Space, as you may recall, is a vacuum. This means that it has practically no particles in it, no molecules of air, no gases, just nothingness, empty space. Our atmosphere however is made up if gases, and there particles are all around us. The top of the atmosphere has a lower concentration of gases, and the concentration increases as you get closer to the surface of the Earth. That's why there is more oxygen at sea level than there is at the top of Mt Everest, the concentration of the atmosphere is the highest at sea level because of the pressure of all the other gas on top of it. But that gets a bit complicated and is not what we are here to discuss. The main takeaway is that the atmosphere is full of particles and space is not.
Light (and all EM radiation) can be thought of as traveling as a wave. In the atmosphere, this wave will inevitably collide with some of the particles, it will then 'bounce off' these particles causing it it be scattered in different directions. This does not happen when the light is travelling through space because there are no particles for it to bump into.
Hopefully this drawing helps to visualise the scattering I was talking about. The wiggly lines are the waves of light and the little circles are the particles of the atmosphere. As the waves hit the particles some parts of the light energy bounces off in all directions whilst some continues travelling forwards.
During the day, the sun is right over head and the light from the sun has to travel through the shortest amount of atmosphere to reach our eyes (illustrated below) . As it does this, the blue light with the shortest wavelength gets scattered the most while the red with the longer wavelength gets scattered the least. This is because the shorter wavelength means it essentially hits more particles so is scattered more. This means that there is blue light everywhere in the sky(as it has been scattered all around the place) so during the day the sky looks blue.

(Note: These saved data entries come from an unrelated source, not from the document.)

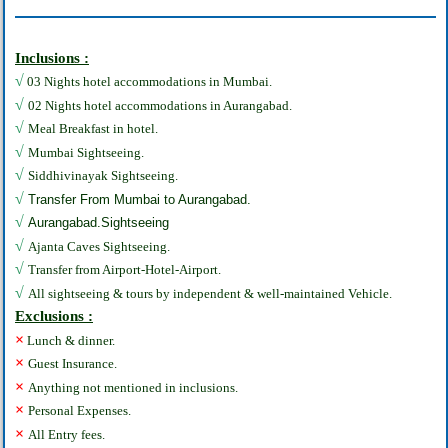
Inclusions :
√
03 Nights hotel accommodations in Mumbai.
√
02 Nights hotel accommodations in Aurangabad.
√
Meal Breakfast in hotel.
√
Mumbai Sightseeing.
√
Siddhivinayak Sightseeing.
√
Transfer From Mumbai to Aurangabad.
√
Aurangabad.Sightseeing
√
Ajanta Caves Sightseeing.
√
Transfer from Airport-Hotel-Airport.
√
All sightseeing & tours by independent & well-maintained Vehicle.
Exclusions :
×
Lunch & dinner.
×
Guest Insurance.
×
Anything not mentioned in inclusions.
×
Personal Expenses.
×
All Entry fees.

As the sun sets or rises however, it is in a different position in the sky. This means the light it is emitting has to travel further through the atmosphere to reach your eyes. As it goes this further distance it interacts with more particles. This means that the blue light gets scattered so much that none, or very little, of it our eyes. The red light however is scattered less so more of it is able to get through the atmosphere to reach our eyes and that is why the sky appears red. It appears the colours of the longer wavelengths of light, red, orange, yellow, pink, that are scattered less by the atmosphere.
Here we have a helpful diagram from my lecture notes to hopefully help you visualise this. The image is not mine, it was taken from slides by Prof. Samar Khatiwala so all credit goes to him. The diagram hopefully shows you how the light has to travel further through the atmosphere as the sun sets than during the day, meaning there is more particles to travel through for the light to be scattered.
So there you have it, that is why the sky looks red at sunrise and sunset. A fun little science fact for you to whip out at your next sunset walk. You're welcome. But in all seriousness this is why I think studying the Earth Sciences is so cool, you get to learn the why behind all the incredible stuff you see going on in the world around you!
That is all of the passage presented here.